§ **What is required**: In the entries below, find each line bearing the string "privés" and copy it.

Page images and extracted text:

==============================

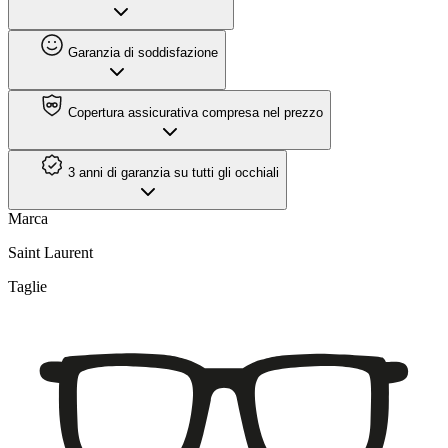
Garanzia di soddisfazione
Copertura assicurativa compresa nel prezzo
3 anni di garanzia su tutti gli occhiali
Marca
Saint Laurent
Taglie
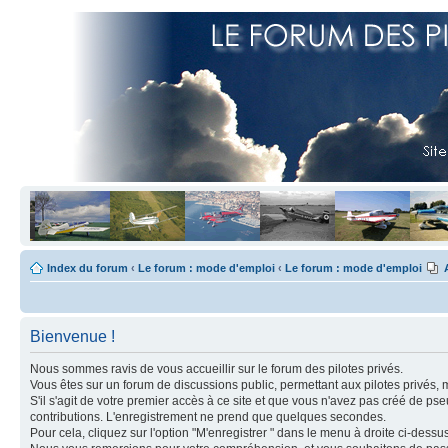
Index du forum
‹
Le forum : mode d'emploi
‹
Le forum : mode d'emploi
Bienvenue !
Nous sommes ravis de vous accueillir sur le forum des pilotes privés.
Vous êtes sur un forum de discussions public, permettant aux pilotes privés, 
S'il s'agit de votre premier accès à ce site et que vous n'avez pas créé de ps
contributions. L'enregistrement ne prend que quelques secondes.
Pour cela, cliquez sur l'option "M'enregistrer " dans le menu à droite ci-dess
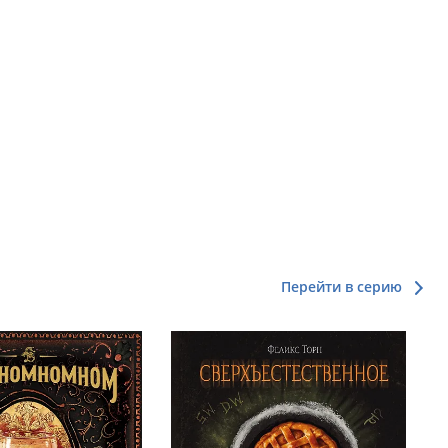
Перейти в серию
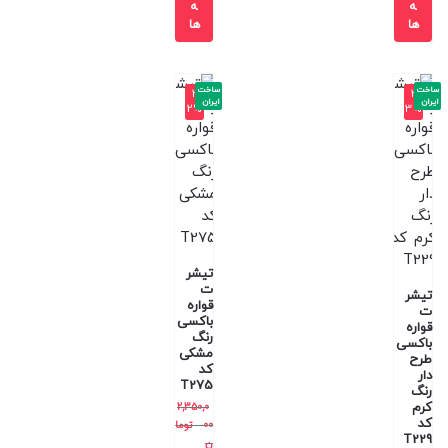
ه
ه
ها
ها
ساخت
ساخت
-3
-3
ایران
ایران
2%
3%
تیشر
ت
تیشر
قواره
ت
باکسی
قواره
رنگ
باکسی
مشکی
طرح
کد
دار
T275
رنگ
کرم
2,350,0
کد
00
توما
T229
ن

==============================

§ **Response box**:
Nous sommes ravis de vous accueillir sur le forum des pilotes privés.
Vous êtes sur un forum de discussions public, permettant aux pilotes privés, 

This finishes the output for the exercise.